Saturday, October 23, 2010

Just Six Feet Under

Just Six Feet Under…………by Adele Marie

Where am I…How did I get here and where is here… It is very hard to see, there is no light…I am opening my eyes and still I cannot see anything…I cannot remember anything…Where am I….

I have never been claustrophobic, so why am I feeling this way right now…Relax I tell myself and just breathe…Where am I…What is going on… Why can I not remember anything…I am trying to get up and I do not have much room around me to move, I lift my head and bang it on something above me...I try to raise my arms to feel what my head hit and I cannot reach my arms above me or move them around very well…I can only feel what is above my body...the texture is rough like wood…where am I….there seems to be a ceiling above me…I can feel it, but I cannot see it….it is very close only a few inches from my body to the ceiling above me…Where am I …what is going on…relax, I tell myself and just breathe…

I cannot move my arms very well, my legs cannot bend…I feel trapped….there is no room…. Where am I ….I feel the air in which I am breathing is being cut off…Dear God what is happening and where am I….I start to feel all around me and all I keep touching is walls…relax and just breathe….everywhere I touch I feel the walls enclosing in upon me….Where am I….I cannot escape…I cannot get up and run….what is happening...where am I….hello anyone there…why can’t you hear me…where am I…please someone can you hear me…Relax and take a deep breathe…I cannot…there is no air…I am suffocating and I cannot breathe…What is holding me down, why can’t I move…what is going on…Dear God where am I…..


Finally….Oh My God, what a relief, a rush of fresh air…I can breathe….I see a beautiful brilliant light that is shining before me…I can see…all of a sudden I am not enclosed any longer…I feel a rush of wind around me…Looking ahead of me I can see this beautiful light shining so bright that I have to cover my eyes…there, right there….there is a person, I see an outline of someone walking towards me...I can feel her, I can see her…Mom…ohhh… Mom where have you been…

It seems like it has been eternity since I have seen you, how beautiful she is…she walks towards me with her arms outstretched and I run…I run to her and throw myself in her arms and break down and cry…I feel her warmth and strength flow through me, God she feels like heaven…I keep hearing her say “I love you and I am right here”…I look at her with tear stained cheeks as I tell her “I am tired, I could not breathe Mom…I love you too” ….She holds me close as I feel alive again. It just feels so wonderful to have her hold me, to know all of this is just a dream…a nightmare that never seemed to end…

I feel a rush of warmth and love surge through me…I feel a cocoon of gentleness surround me and I feel safe…as I raise my head to look around I see all of my family walking up to join us…Everyone is smiling, laughing and so happy, welcoming me back…Grandma and granddaddy…Tillie and Poppi hugging me in their embrace…whispering to me “ it is over child, you are safe, no one can ever hurt you again”…And I start to weep, finally someone heard me…someone came to my rescue and made the pain go away…. I can breathe…I feel so loved and cherished that I just want to stay there….I can finally relax and let go…. They heard me…they heard my voice calling out for help…and they came…and here I am with all of my loved ones…so many faces…so many whom I recognize that I have not seen for what seems like eternity…I start to laugh excitedly…so many whom have always been right by my side that I forgot about, I have only seen them in my dreams and meditations and here they are...front and center and they hear me….thank you for hearing me…thank you for believing me enough to hear me…to be here with me keeping me safe and sound…
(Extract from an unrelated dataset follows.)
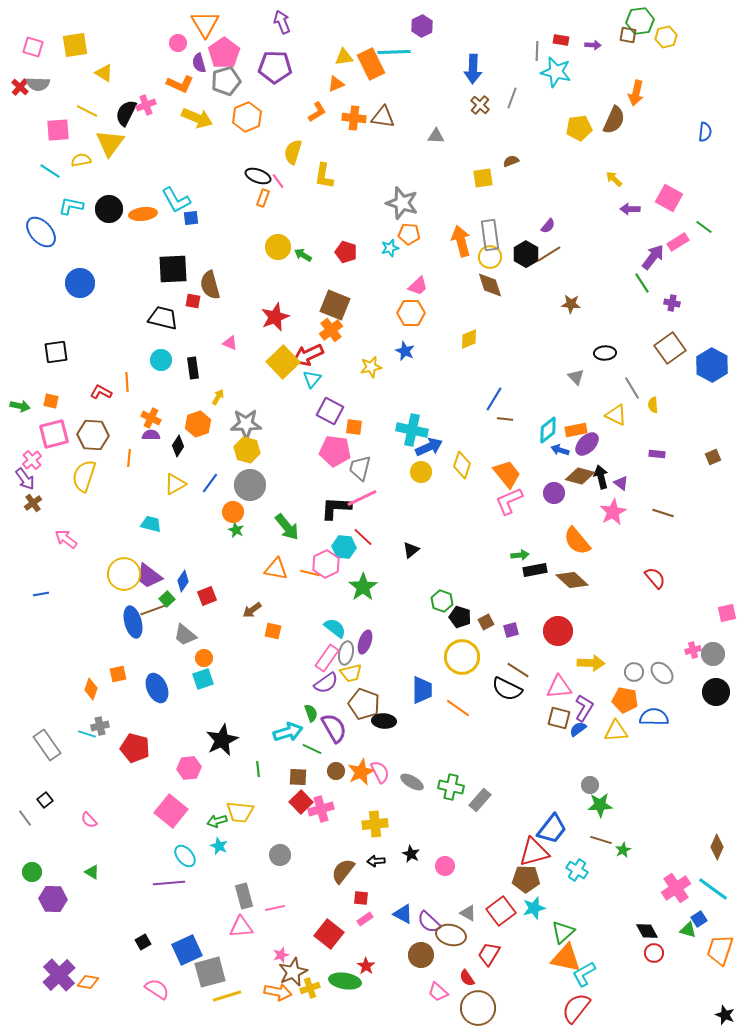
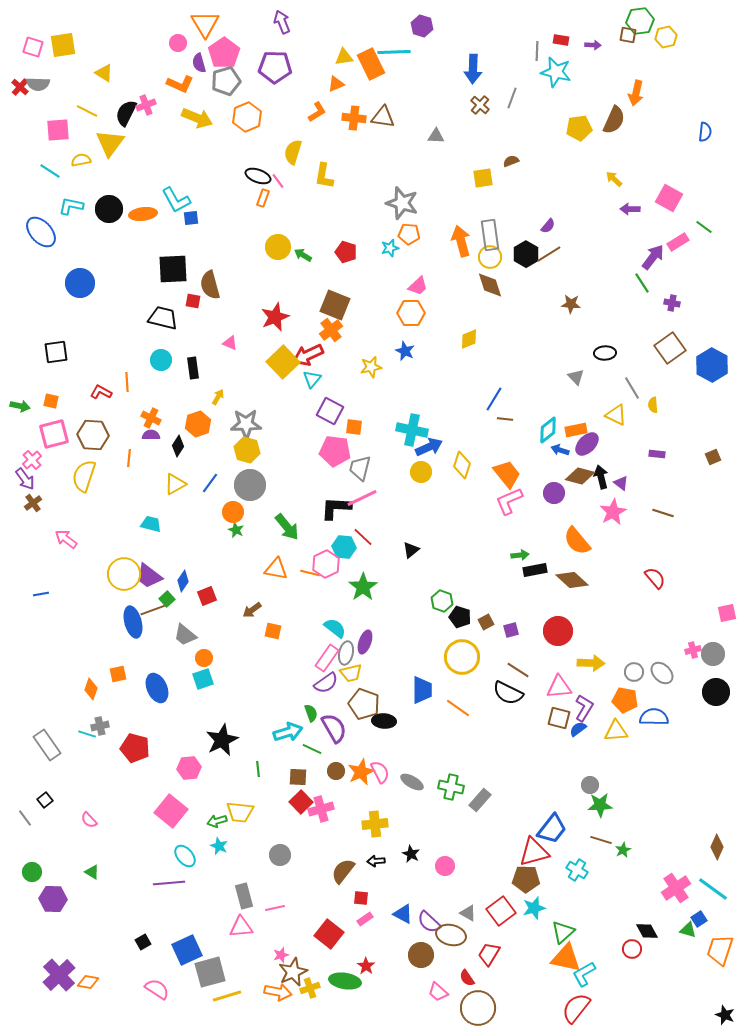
purple hexagon at (422, 26): rotated 15 degrees counterclockwise
yellow square at (75, 45): moved 12 px left
black semicircle at (507, 689): moved 1 px right, 4 px down
red circle at (654, 953): moved 22 px left, 4 px up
I feel the excitement, it is swirling around me so strong and sweet...I look up just as Mother walks towards me and embraces me and says “ my child well done, you see it is all so very easy…all you had to do was let go”…yes, yes I let go of the worry, fear, pain, terror, horror that I have been living with for so long…the bonds of imprisonment being enclosed within and no one there to hear my voice….and then…………

I stepped back from everyone…Wait… what is this all about, where am I…I look around and everywhere I see are my loved ones…all who have passed before me…all who have lived and have died in my life…well, this is normal…I see them all the time, I talk to them all the time…but …but this is different…I am living among them breathing just as they are…feeling, hugging and seeing them so different than I have always done…
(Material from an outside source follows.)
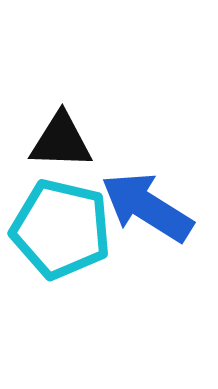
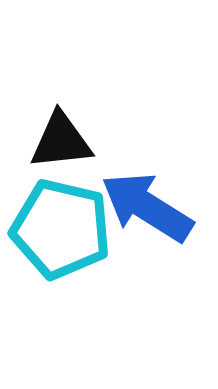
black triangle: rotated 8 degrees counterclockwise
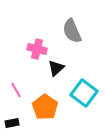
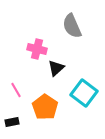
gray semicircle: moved 5 px up
black rectangle: moved 1 px up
I turn to Mother and say” Mother where am I …what has happened?”…she gentle places her arms around me to see where I was… as I look around there is my physical body…it is in a box…six feet under….


Oh my God…I remember now…I could not breathe, I kept running and running and no one would listen to me…no one would hear me when I asked for help…they all just laughed…I told everyone …I kept telling them I was being stalked, I kept telling them he is out to destroy me…he hires people to follow me, to scare me and to keep the control through terror and intimidation…the abuse is never ending, they are now doing all of it legally…the abuse is now legalized abuse….No one would listen, they kept saying it will be over soon… and I kept running and then it happened…out of no where…. I felt a pressure and then nothing ……..

As I looked over I saw my children all standing around me crying…hurting with so much pain and anguish, all terrorized for what had happened to me…they all fell apart…they keep re-living the nightmare…..my friends where there too...each one of them crying…each one of them talking about the fight and struggle of watching it all happen to me when no one would listen…But no one would move so I could see what had happened to me…I remembered seeing this and thinking why are you crying for me...I finally feel good, I am free from the abuse and fear of being assassinated…no fear…no terror…no watching over my shoulder to see where it was coming from…no more can they hurt me…no more can they control or abuse me…I was in that box…six feet under…….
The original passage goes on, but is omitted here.